**PROMPT**
All lines after the one containing "hóa đơn trước", together with that line itself, should be written out exactly, down to the last line of the entries below.

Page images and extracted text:

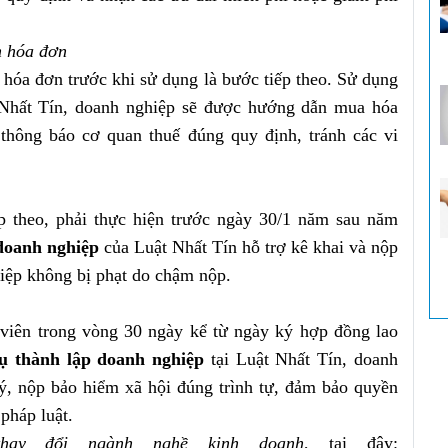
h hóa đơn
hóa đơn trước khi sử dụng là bước tiếp theo. Sử dụng
Nhất Tín, doanh nghiệp sẽ được hướng dẫn mua hóa
 thông báo cơ quan thuế đúng quy định, tránh các vi
ếp theo, phải thực hiện trước ngày 30/1 năm sau năm
doanh nghiệp
của Luật Nhất Tín hỗ trợ kê khai và nộp
iệp không bị phạt do chậm nộp.
viên trong vòng 30 ngày kể từ ngày ký hợp đồng lao
vụ thành lập doanh nghiệp
tại Luật Nhất Tín, doanh
ý, nộp bảo hiểm xã hội đúng trình tự, đảm bảo quyền
pháp luật.
hay đổi ngành nghề kinh doanh
, tại đây:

**WRITTEN ANSWER**
hóa đơn trước khi sử dụng là bước tiếp theo. Sử dụng
Nhất Tín, doanh nghiệp sẽ được hướng dẫn mua hóa
 thông báo cơ quan thuế đúng quy định, tránh các vi
ếp theo, phải thực hiện trước ngày 30/1 năm sau năm
doanh nghiệp
của Luật Nhất Tín hỗ trợ kê khai và nộp
iệp không bị phạt do chậm nộp.
viên trong vòng 30 ngày kể từ ngày ký hợp đồng lao
vụ thành lập doanh nghiệp
tại Luật Nhất Tín, doanh
ý, nộp bảo hiểm xã hội đúng trình tự, đảm bảo quyền
pháp luật.
hay đổi ngành nghề kinh doanh
, tại đây:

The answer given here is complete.